La Grèce et l’Empire romain antiques avaient leurs oracles : des personnes étaient censées recevoir d’un esprit ou d’une divinité, après qu’elles soient entrées en transe, la révélation de l’avenir. A ces pratiques divinatoires, s’ajoutaient la sorcellerie et la magie.

Par les temps qui courent, l’astrologie (l’observation des astres pour déterminer leur influence sur les événements terrestres et la destinée des hommes) et la voyance (les voyants prétendent pouvoir lire dans le passé et prévoir l’avenir) font autant d’adeptes que les techniques anciennes. Il existe même des groupes occultes qui agissent sous couvert d’associations culturelles ou éducatives.

Le maraboutage est lui aussi en pleine expansion : le marabout est, en principe, un homme recommandable par sa vie dévote , qui devrait recourir à la prière d’intercession pour aider ses semblables. Mais, assez souvent, il vend des amulettes et des talismans. Il a le crédit de faire réussir à l’école et dans les affaires. On sait aussi que certains chrétiens ont tendance à attacher indûment un pouvoir magique aux médailles, aux crucifix et autres objets de piété…

La géomancie ( observation des figures formées par de la terre ou des cailloux sur le sol ou sur une table), l’ornithomancie, bref, une bonne gamme des mancie(s) attire de la clientèle aujourd’hui et fait des chiffres d’affaires de l’ordre de dizaine de milliards par an.
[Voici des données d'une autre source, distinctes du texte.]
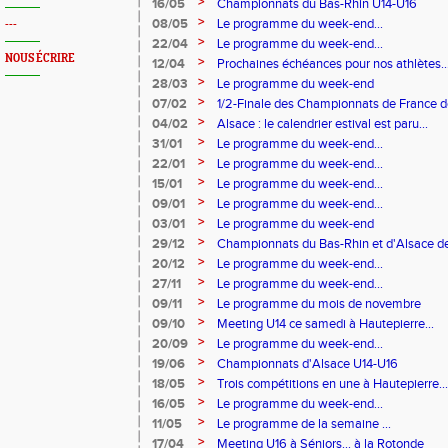
>
16/05
Championnats du Bas-Rhin U14-U16
>
08/05
Le programme du week-end...
---
>
22/04
Le programme du week-end...
NOUS ÉCRIRE
>
12/04
Prochaines échéances pour nos athlètes..
>
28/03
Le programme du week-end
>
07/02
1/2-Finale des Championnats de France d
>
04/02
Alsace : le calendrier estival est paru...
>
31/01
Le programme du week-end...
>
22/01
Le programme du week-end...
>
15/01
Le programme du week-end...
>
09/01
Le programme du week-end...
>
03/01
Le programme du week-end
>
29/12
Championnats du Bas-Rhin et d'Alsace de 
>
20/12
Le programme du week-end...
>
27/11
Le programme du week-end...
>
09/11
Le programme du mois de novembre
>
09/10
Meeting U14 ce samedi à Hautepierre...
>
20/09
Le programme du week-end...
>
19/06
Championnats d'Alsace U14-U16
>
18/05
Trois compétitions en une à Hautepierre...
>
16/05
Le programme du week-end...
>
11/05
Le programme de la semaine ...
>
17/04
Meeting U16 à Séniors... à la Rotonde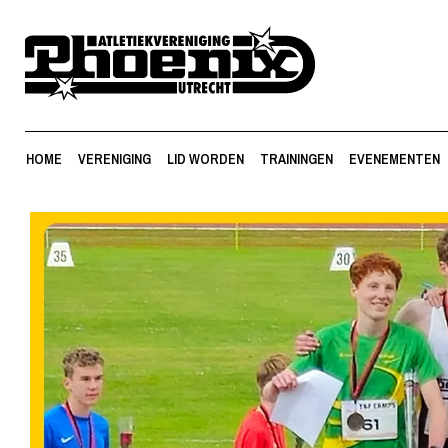
HOME
VERENIGING
LID WORDEN
TRAININGEN
EVENEMENTEN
On a pu citer de grands parmi les adeptes : Newton, Descartes, Leibniz. Il est écrit que Karl Marx célébrait des messes noires (7), que Victor Hugo était un adepte fervent de la famille Fox (8). Cela peut étonner, pour des esprits hautement rationalistes. Mais Jésus n’a-t-il pas remercié son Père d’avoir caché certaines vérités aux savants et de les révéler aux tout petits ?.

Il court nouvelle aujourd’hui des accointances de certains hommes politiques européens, américains, africains avec l’occultisme. Aussi bien à Londres qu’à Paris, à Rome qu’à New York, à Dakar qu’à Ouaga, des ingénieurs, des industriels, et de petites gens aussi… reculent dans les villages, de jour comme de nuit, mais surtout de nuit, « pour voir clair » dans leurs affaires.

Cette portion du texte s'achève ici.